Repeat only the lines below that run from the line with "feedback tools" to the line with "watch is well-suited", ends included; skip every picture.
┄┄┄┄┄┄
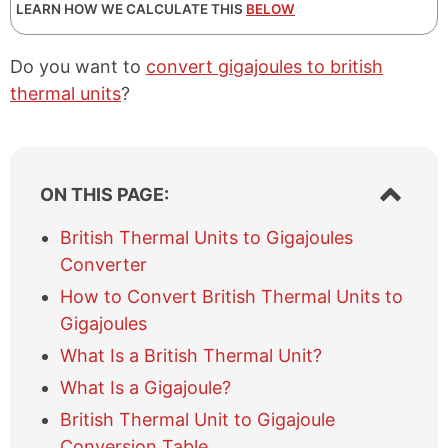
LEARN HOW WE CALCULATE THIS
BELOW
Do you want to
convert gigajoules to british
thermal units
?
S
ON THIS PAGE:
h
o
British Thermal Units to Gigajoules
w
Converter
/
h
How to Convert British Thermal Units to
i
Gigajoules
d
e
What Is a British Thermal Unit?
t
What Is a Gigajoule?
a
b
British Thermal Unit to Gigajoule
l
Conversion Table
┄┄┄┄┄┄
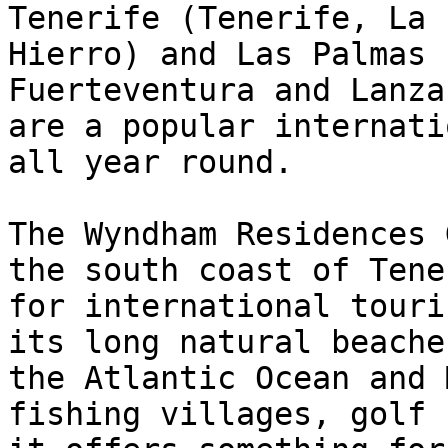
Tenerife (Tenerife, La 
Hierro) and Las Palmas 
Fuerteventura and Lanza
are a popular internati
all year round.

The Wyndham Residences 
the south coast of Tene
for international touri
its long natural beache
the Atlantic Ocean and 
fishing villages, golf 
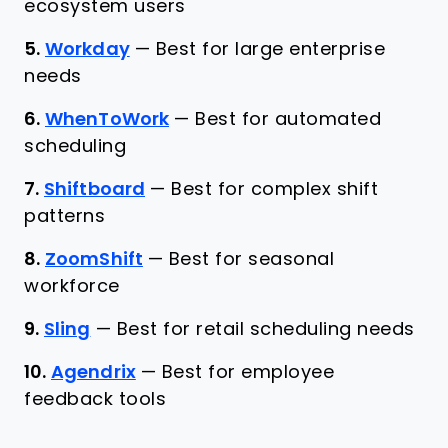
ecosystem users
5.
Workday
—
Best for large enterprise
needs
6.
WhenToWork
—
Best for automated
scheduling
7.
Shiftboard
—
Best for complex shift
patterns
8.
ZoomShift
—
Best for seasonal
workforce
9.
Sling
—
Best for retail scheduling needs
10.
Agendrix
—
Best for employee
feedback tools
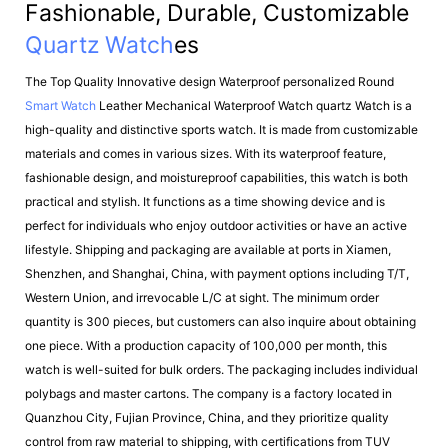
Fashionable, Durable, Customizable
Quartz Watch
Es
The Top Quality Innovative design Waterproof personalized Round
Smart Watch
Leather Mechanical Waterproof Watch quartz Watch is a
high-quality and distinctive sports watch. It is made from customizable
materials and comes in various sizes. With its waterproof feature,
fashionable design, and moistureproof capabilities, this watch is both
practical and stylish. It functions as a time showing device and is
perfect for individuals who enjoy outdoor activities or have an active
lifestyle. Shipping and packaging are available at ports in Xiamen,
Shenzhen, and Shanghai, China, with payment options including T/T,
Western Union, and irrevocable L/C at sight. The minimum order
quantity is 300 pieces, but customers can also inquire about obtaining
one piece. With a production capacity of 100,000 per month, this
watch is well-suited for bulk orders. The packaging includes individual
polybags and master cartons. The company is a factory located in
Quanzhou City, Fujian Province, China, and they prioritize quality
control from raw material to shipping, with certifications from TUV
┄┄┄┄┄┄
**Expected output**
feedback tools
Fashionable, Durable, Customizable
Quartz Watch
Es
The Top Quality Innovative design Waterproof personalized Round
Smart Watch
Leather Mechanical Waterproof Watch quartz Watch is a
high-quality and distinctive sports watch. It is made from customizable
materials and comes in various sizes. With its waterproof feature,
fashionable design, and moistureproof capabilities, this watch is both
practical and stylish. It functions as a time showing device and is
perfect for individuals who enjoy outdoor activities or have an active
lifestyle. Shipping and packaging are available at ports in Xiamen,
Shenzhen, and Shanghai, China, with payment options including T/T,
Western Union, and irrevocable L/C at sight. The minimum order
quantity is 300 pieces, but customers can also inquire about obtaining
one piece. With a production capacity of 100,000 per month, this
watch is well-suited for bulk orders. The packaging includes individual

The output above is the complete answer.